I saw a video recorded lecture Col. Dave Grossman gave. He stated that whenever Duckhunt came out, the new recruits the military was seeing that had never fired a real firearm before were getting marksmanship scores off the charts after little training. They tied the correlation to game and adopted simulators for training.
Adam
Well, you live you learn. Thanks for the info.
You should read his book; On Combat. In it he discusses the relationship between school shootings and video games. It has been found that a lot of the kids doing the shootings have very little experience with firearms. Yet, they have a high percentage of head and upper torso shots during the shooting spree. Some if this is attributed to the shooters playing video games. In the games they are given more points for head shots and are taught a type of instinctive shooting.

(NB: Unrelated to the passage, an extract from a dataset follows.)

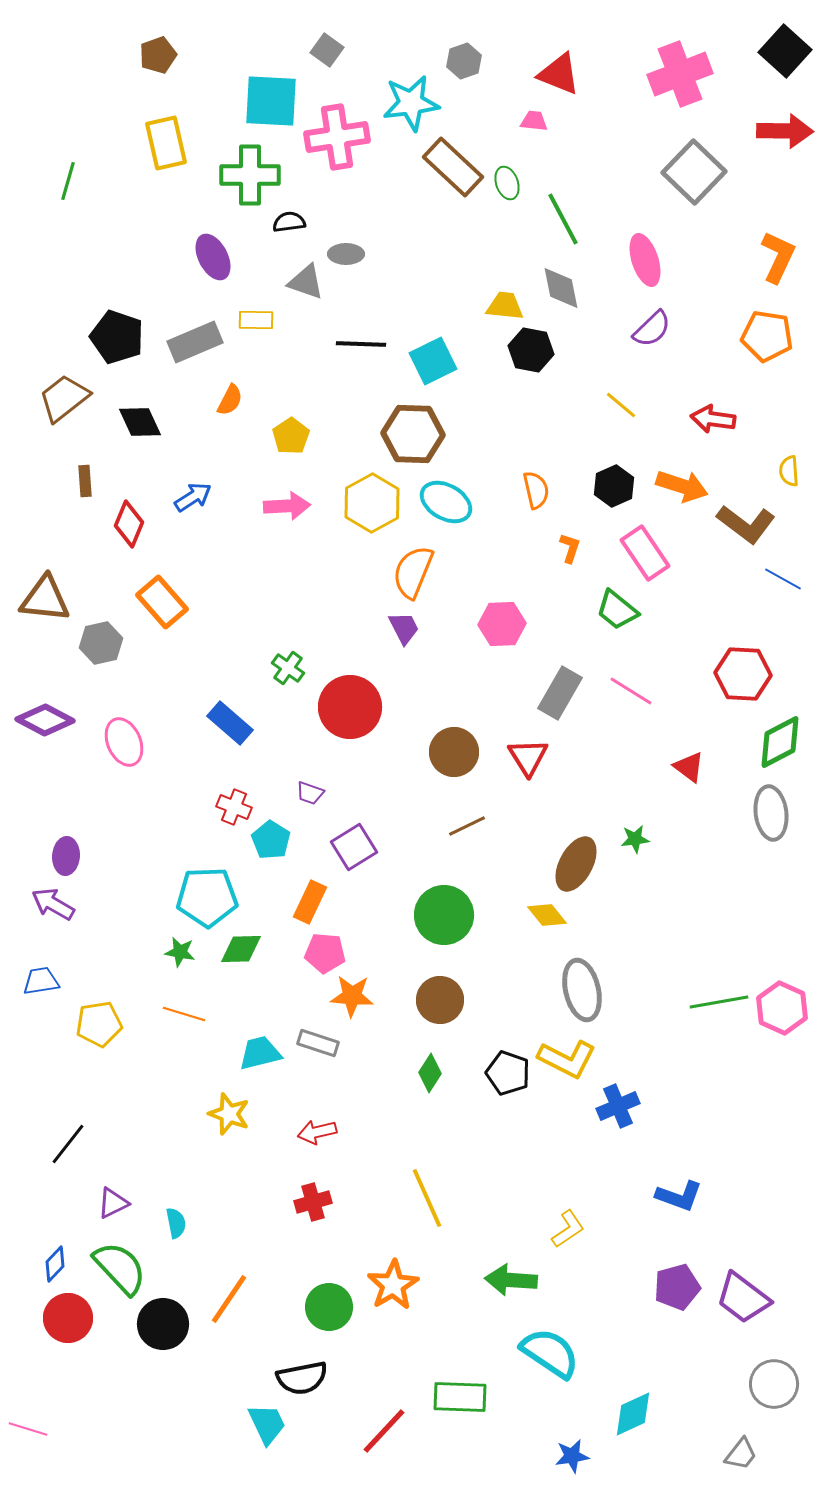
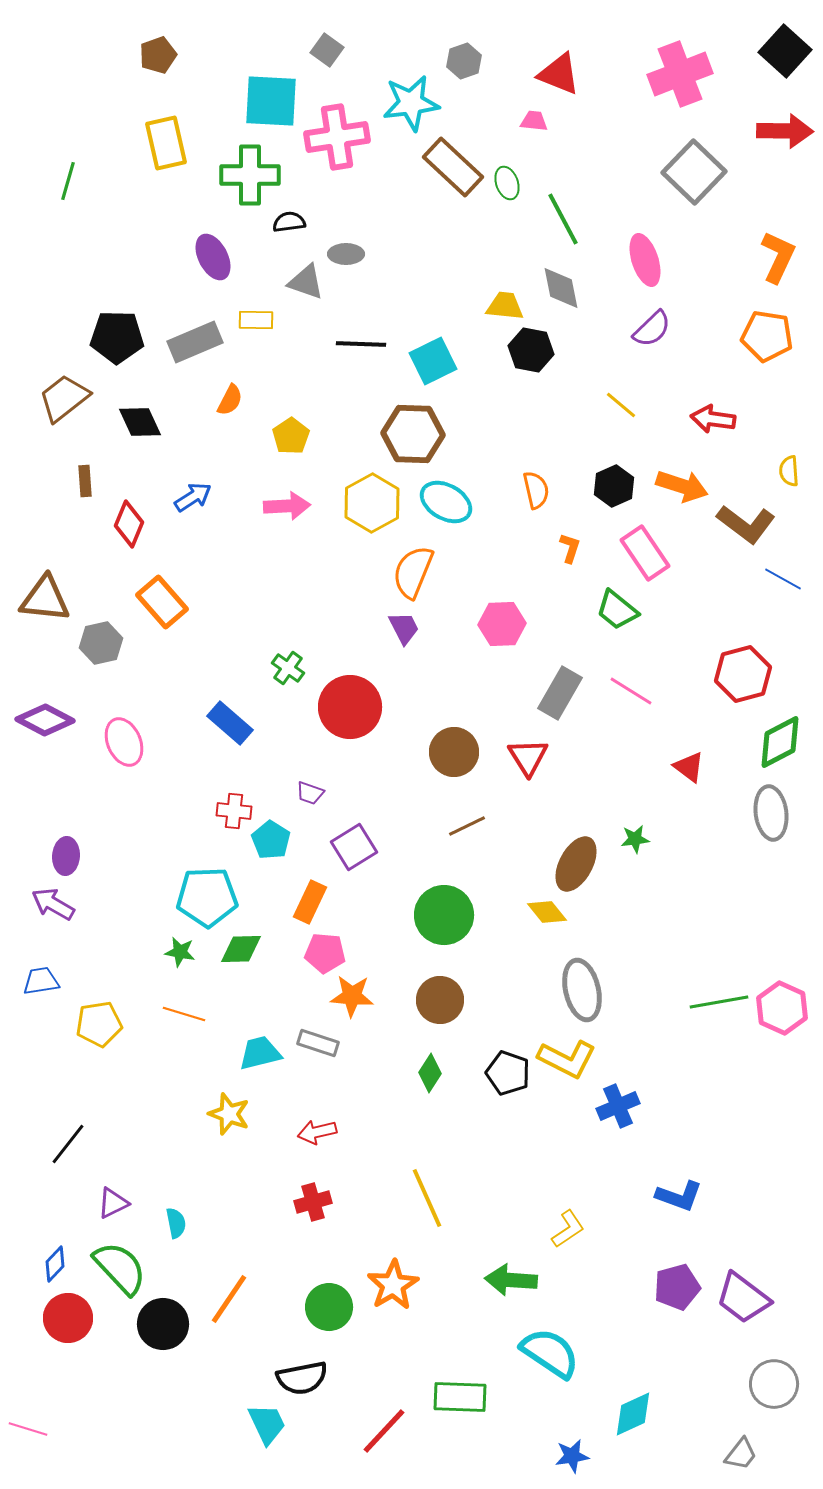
black pentagon at (117, 337): rotated 18 degrees counterclockwise
red hexagon at (743, 674): rotated 18 degrees counterclockwise
red cross at (234, 807): moved 4 px down; rotated 16 degrees counterclockwise
yellow diamond at (547, 915): moved 3 px up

He also spouts alot of ignorant non-sense about video games.
…with all due respect to Grossman, a good deal of it is due to having victims who are terrified and unable to fight back.
When one has no moral qualms about pointing a weapon at a crowd of innocents and pulling the trigger…well…it’s a much easier job than placing surgically accurate fire on a particular threat who is moving and shooting back.
what were the BRM simulators in OSUT called? i’d love to have one of those in my Man Cave
America’s Army, http://www.americasarmy.com/
Training our future soldiers!!! ![]()
I see nothing wrong with using video games to teach and train with. Player on Player first person shooters can teach a lot about tactics teamwork etc.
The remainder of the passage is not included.